Why the coming fight over state aid is going to be a big deal

Democratic leaders will continue to push for greater federal support for state and local governments. The White House really ought to listen.
Image: Andrew Cuomo
Andrew Cuomo, right, walks the corridor of a nearly completed makeshift hospital erected by the U.S. Army Corps of Engineers at the Jacob Javits Convention Center in New York, on March 27, 2020.Darren McGee / Office of Governor Andrew M. Cuomo via AP

In the latest economic aid package, which cleared the Senate late yesterday, Democrats got a lot of what they asked for. The bill includes improvements to the Paycheck Protection Program, for example, as well as funding for hospitals that Republicans were originally prepared to delay. From a progressive perspective, there's no denying the final version is a considerable improvement on the alternative pushed by GOP leaders last week.

But there was one key priority that didn't make the final bill: aid to states and municipalities. Republicans deemed this a "non-starter" and wouldn't budge. Fearing a collapse of the process, Democratic leaders yielded on this point, leaving little doubt they expect to return to it in the next round of talks.

But before that process gets underway, an unanswered question hangs overhead: shouldn't Republicans agree with Democrats about the importance of aiding cash-strapped states?

The policy implications should be obvious to everyone involved: state and local governments are facing catastrophic conditions, not just in the health care sector as medical providers struggle to keep up with the pandemic, but also with overwhelmed unemployment systems and a dramatic loss in tax revenue. The more Republicans at the federal level resist throwing states and municipalities a lifeline, the more states -- which cannot legally run deficits -- will have to slash public services and public-sector jobs, even as the White House expects them to take the lead on a variety of critical fronts.

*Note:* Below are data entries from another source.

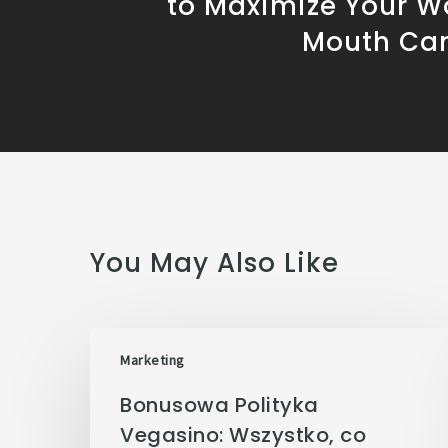
to Maximize Your W
Mouth Ca
You May Also Like
Marketing
Bonusowa Polityka
Vegasino: Wszystko, co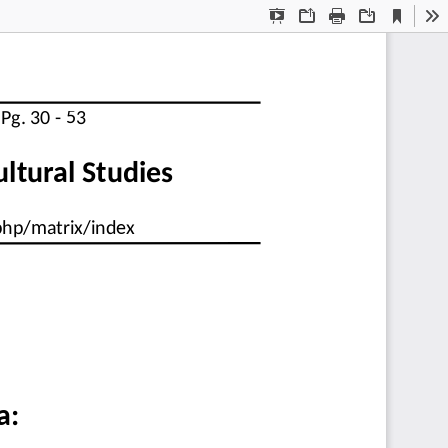
Current
Presentation
Open
Print
Download
To
View
Mode
  Pg. 30 - 53
cultural Studies
.php/matrix/index
a: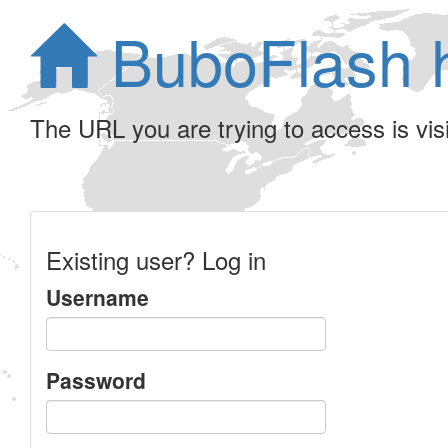
BuboFlash 
The URL you are trying to access is visib
Existing user? Log in
Username
Password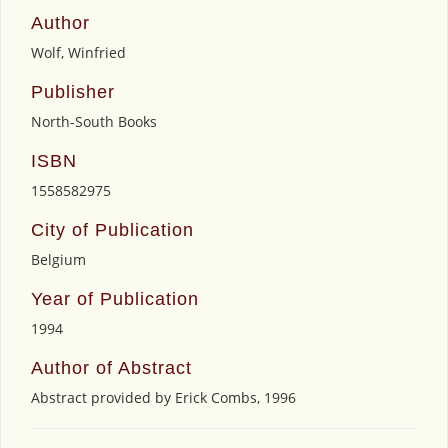
Author
Wolf, Winfried
Publisher
North-South Books
ISBN
1558582975
City of Publication
Belgium
Year of Publication
1994
Author of Abstract
Abstract provided by Erick Combs, 1996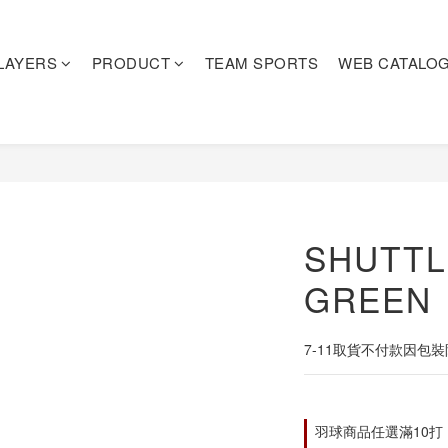
LAYERS
PRODUCT
TEAM SPORTS
WEB CATALO
SHUTT
GREEN
7-11取貨不付款因包
羽球商品任選滿10打，即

The impact on the economy -- in an election year -- should be obvious. For Donald Trump, who is desperate to see shuttered states re-open, this shouldn't be an especially tough call.

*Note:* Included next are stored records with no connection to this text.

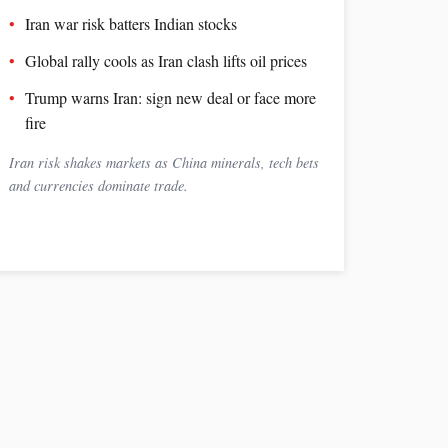
Iran war risk batters Indian stocks
Global rally cools as Iran clash lifts oil prices
Trump warns Iran: sign new deal or face more
fire
Iran risk shakes markets as China minerals, tech bets
and currencies dominate trade.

With this in mind, the president signaled last week that he's open to increased state aid, and he made related comments to New York Gov. Andrew Cuomo (D) at the White House yesterday. According to Senate Minority Leader Chuck Schumer (D-N.Y.), Treasury Secretary Steven Mnuchin made similar commitments to Democratic leaders this week.

So what's the problem? If there's so much agreement, why did the GOP refuse to include state aid in the latest package? Politico had this striking item earlier this week:

Senate and House Democrats have been pushing hard in negotiations for $150 billion in funds for state and local governments to pair with the hundreds of billions the administration wants in small business lending. But the White House and Trump Administration have been holding out because, in part, they believe if Congress keeps cutting checks for state and local governments, they will be disincentivized to open up their economies.

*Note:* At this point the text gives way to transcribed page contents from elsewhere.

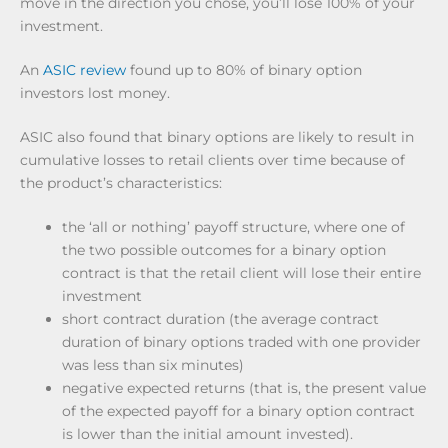
move in the direction you chose, you’ll lose 100% of your
investment.
An
ASIC review
found up to 80% of binary option
investors lost money.
ASIC also found that binary options are likely to result in
cumulative losses to retail clients over time because of
the product’s characteristics:
the ‘all or nothing’ payoff structure, where one of
the two possible outcomes for a binary option
contract is that the retail client will lose their entire
investment
short contract duration (the average contract
duration of binary options traded with one provider
was less than six minutes)
negative expected returns (that is, the present value
of the expected payoff for a binary option contract
is lower than the initial amount invested).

The same day, Axios had a similar report:

The thinking among some Trump administration officials is that many states should be reopening their governments soon and that additional funding could deter them from doing so.

If the reporting is accurate, the position is awfully tough to defend. In effect, Team Trump is looking at state aid as leverage over governors and mayors.

It's a posture that's likely to backfire on the president, either through worsening economic conditions, worsening public-health conditions, or both.